EXERCISE DESCRIPTION - Every entry below, first to last, should be restated word for word.
========================================================================
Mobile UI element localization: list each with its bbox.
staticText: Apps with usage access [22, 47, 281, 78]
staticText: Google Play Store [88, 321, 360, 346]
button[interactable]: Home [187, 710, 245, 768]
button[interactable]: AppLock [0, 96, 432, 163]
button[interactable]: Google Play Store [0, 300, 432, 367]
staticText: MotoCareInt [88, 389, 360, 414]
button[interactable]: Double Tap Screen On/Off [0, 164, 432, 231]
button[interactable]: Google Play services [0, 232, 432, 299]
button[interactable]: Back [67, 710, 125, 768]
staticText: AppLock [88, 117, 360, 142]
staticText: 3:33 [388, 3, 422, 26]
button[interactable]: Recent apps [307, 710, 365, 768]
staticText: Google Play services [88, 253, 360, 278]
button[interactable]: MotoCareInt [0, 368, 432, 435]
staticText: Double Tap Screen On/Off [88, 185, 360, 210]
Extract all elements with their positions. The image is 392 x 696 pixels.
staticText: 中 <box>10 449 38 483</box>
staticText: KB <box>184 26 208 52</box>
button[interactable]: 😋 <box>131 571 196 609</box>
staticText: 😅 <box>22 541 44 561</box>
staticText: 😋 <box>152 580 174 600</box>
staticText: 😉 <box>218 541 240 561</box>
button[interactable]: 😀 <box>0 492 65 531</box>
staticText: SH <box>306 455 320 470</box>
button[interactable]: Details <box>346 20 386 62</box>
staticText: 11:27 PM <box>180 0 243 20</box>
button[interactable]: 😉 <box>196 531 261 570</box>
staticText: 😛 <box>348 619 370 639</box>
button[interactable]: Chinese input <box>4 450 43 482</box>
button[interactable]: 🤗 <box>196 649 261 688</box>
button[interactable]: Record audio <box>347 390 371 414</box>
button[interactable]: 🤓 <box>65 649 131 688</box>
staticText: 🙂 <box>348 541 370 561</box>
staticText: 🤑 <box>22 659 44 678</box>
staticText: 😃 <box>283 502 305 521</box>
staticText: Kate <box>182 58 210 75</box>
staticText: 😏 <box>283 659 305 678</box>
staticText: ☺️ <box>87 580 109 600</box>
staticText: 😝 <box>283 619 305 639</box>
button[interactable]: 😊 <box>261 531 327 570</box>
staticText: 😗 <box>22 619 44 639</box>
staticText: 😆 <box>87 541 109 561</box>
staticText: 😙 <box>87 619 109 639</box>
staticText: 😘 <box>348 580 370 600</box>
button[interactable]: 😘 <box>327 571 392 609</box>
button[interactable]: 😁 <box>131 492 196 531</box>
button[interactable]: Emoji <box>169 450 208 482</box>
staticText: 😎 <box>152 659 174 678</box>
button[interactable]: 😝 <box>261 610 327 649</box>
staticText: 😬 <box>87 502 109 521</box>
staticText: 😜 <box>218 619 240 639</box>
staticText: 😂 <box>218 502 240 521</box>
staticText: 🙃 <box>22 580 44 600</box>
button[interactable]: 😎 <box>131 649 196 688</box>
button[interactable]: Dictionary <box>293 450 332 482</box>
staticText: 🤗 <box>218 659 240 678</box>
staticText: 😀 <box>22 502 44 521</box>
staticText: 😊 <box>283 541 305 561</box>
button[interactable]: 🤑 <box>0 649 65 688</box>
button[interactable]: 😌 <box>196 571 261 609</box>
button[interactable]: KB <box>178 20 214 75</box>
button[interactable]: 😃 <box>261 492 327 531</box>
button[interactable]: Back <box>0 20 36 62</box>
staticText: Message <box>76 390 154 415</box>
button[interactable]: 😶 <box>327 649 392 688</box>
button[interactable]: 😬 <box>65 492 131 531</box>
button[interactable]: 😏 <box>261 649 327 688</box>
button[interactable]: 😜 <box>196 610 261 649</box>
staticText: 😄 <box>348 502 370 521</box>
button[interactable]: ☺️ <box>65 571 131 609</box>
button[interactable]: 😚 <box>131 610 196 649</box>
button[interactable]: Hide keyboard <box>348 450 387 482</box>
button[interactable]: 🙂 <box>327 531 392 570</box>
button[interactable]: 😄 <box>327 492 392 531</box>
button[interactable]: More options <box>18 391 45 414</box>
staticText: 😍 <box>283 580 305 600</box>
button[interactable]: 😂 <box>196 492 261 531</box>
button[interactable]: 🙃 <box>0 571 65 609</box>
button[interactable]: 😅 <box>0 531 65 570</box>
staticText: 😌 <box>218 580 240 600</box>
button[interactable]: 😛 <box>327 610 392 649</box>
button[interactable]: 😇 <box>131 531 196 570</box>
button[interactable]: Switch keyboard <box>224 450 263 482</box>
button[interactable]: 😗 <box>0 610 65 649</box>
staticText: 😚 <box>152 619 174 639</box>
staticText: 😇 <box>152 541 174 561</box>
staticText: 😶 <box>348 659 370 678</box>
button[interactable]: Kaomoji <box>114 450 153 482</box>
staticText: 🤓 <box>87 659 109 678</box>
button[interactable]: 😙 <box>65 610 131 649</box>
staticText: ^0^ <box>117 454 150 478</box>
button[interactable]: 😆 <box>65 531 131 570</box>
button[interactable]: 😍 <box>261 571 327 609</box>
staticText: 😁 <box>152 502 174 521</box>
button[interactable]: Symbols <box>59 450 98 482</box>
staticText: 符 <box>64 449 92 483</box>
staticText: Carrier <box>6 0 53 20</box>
========================================================================
WRITTEN RESPONSE -
Mobile UI element localization: list each with its bbox.
staticText: Apps with usage access [22, 47, 281, 78]
staticText: Google Play Store [88, 321, 360, 346]
button[interactable]: Home [187, 710, 245, 768]
button[interactable]: AppLock [0, 96, 432, 163]
button[interactable]: Google Play Store [0, 300, 432, 367]
staticText: MotoCareInt [88, 389, 360, 414]
button[interactable]: Double Tap Screen On/Off [0, 164, 432, 231]
button[interactable]: Google Play services [0, 232, 432, 299]
button[interactable]: Back [67, 710, 125, 768]
staticText: AppLock [88, 117, 360, 142]
staticText: 3:33 [388, 3, 422, 26]
button[interactable]: Recent apps [307, 710, 365, 768]
staticText: Google Play services [88, 253, 360, 278]
button[interactable]: MotoCareInt [0, 368, 432, 435]
staticText: Double Tap Screen On/Off [88, 185, 360, 210]
Extract all elements with their positions. The image is 392 x 696 pixels.
staticText: 中 <box>10 449 38 483</box>
staticText: KB <box>184 26 208 52</box>
button[interactable]: 😋 <box>131 571 196 609</box>
staticText: 😅 <box>22 541 44 561</box>
staticText: 😋 <box>152 580 174 600</box>
staticText: 😉 <box>218 541 240 561</box>
button[interactable]: 😀 <box>0 492 65 531</box>
staticText: SH <box>306 455 320 470</box>
button[interactable]: Details <box>346 20 386 62</box>
staticText: 11:27 PM <box>180 0 243 20</box>
button[interactable]: 😉 <box>196 531 261 570</box>
staticText: 😛 <box>348 619 370 639</box>
button[interactable]: Chinese input <box>4 450 43 482</box>
button[interactable]: 🤗 <box>196 649 261 688</box>
button[interactable]: Record audio <box>347 390 371 414</box>
button[interactable]: 🤓 <box>65 649 131 688</box>
staticText: 🙂 <box>348 541 370 561</box>
staticText: 🤑 <box>22 659 44 678</box>
staticText: 😃 <box>283 502 305 521</box>
staticText: Kate <box>182 58 210 75</box>
staticText: 😏 <box>283 659 305 678</box>
staticText: ☺️ <box>87 580 109 600</box>
staticText: 😝 <box>283 619 305 639</box>
button[interactable]: 😊 <box>261 531 327 570</box>
staticText: 😗 <box>22 619 44 639</box>
staticText: 😆 <box>87 541 109 561</box>
staticText: 😙 <box>87 619 109 639</box>
staticText: 😘 <box>348 580 370 600</box>
button[interactable]: 😘 <box>327 571 392 609</box>
button[interactable]: 😁 <box>131 492 196 531</box>
button[interactable]: Emoji <box>169 450 208 482</box>
staticText: 😎 <box>152 659 174 678</box>
button[interactable]: 😝 <box>261 610 327 649</box>
staticText: 😬 <box>87 502 109 521</box>
staticText: 😜 <box>218 619 240 639</box>
staticText: 😂 <box>218 502 240 521</box>
staticText: 🙃 <box>22 580 44 600</box>
button[interactable]: 😎 <box>131 649 196 688</box>
button[interactable]: Dictionary <box>293 450 332 482</box>
staticText: 🤗 <box>218 659 240 678</box>
staticText: 😀 <box>22 502 44 521</box>
staticText: 😊 <box>283 541 305 561</box>
button[interactable]: 🤑 <box>0 649 65 688</box>
button[interactable]: 😌 <box>196 571 261 609</box>
button[interactable]: KB <box>178 20 214 75</box>
button[interactable]: 😃 <box>261 492 327 531</box>
button[interactable]: Back <box>0 20 36 62</box>
staticText: Message <box>76 390 154 415</box>
button[interactable]: 😶 <box>327 649 392 688</box>
button[interactable]: 😬 <box>65 492 131 531</box>
button[interactable]: 😏 <box>261 649 327 688</box>
button[interactable]: 😜 <box>196 610 261 649</box>
staticText: 😄 <box>348 502 370 521</box>
button[interactable]: ☺️ <box>65 571 131 609</box>
button[interactable]: 😚 <box>131 610 196 649</box>
button[interactable]: Hide keyboard <box>348 450 387 482</box>
button[interactable]: 🙂 <box>327 531 392 570</box>
button[interactable]: 😄 <box>327 492 392 531</box>
button[interactable]: More options <box>18 391 45 414</box>
staticText: 😍 <box>283 580 305 600</box>
button[interactable]: 😂 <box>196 492 261 531</box>
button[interactable]: 🙃 <box>0 571 65 609</box>
button[interactable]: 😅 <box>0 531 65 570</box>
staticText: 😌 <box>218 580 240 600</box>
button[interactable]: 😛 <box>327 610 392 649</box>
button[interactable]: 😇 <box>131 531 196 570</box>
button[interactable]: Switch keyboard <box>224 450 263 482</box>
button[interactable]: 😗 <box>0 610 65 649</box>
staticText: 😚 <box>152 619 174 639</box>
staticText: 😇 <box>152 541 174 561</box>
staticText: 😶 <box>348 659 370 678</box>
button[interactable]: Kaomoji <box>114 450 153 482</box>
staticText: 🤓 <box>87 659 109 678</box>
button[interactable]: 😙 <box>65 610 131 649</box>
staticText: ^0^ <box>117 454 150 478</box>
button[interactable]: 😆 <box>65 531 131 570</box>
button[interactable]: 😍 <box>261 571 327 609</box>
staticText: 😁 <box>152 502 174 521</box>
button[interactable]: Symbols <box>59 450 98 482</box>
staticText: 符 <box>64 449 92 483</box>
staticText: Carrier <box>6 0 53 20</box>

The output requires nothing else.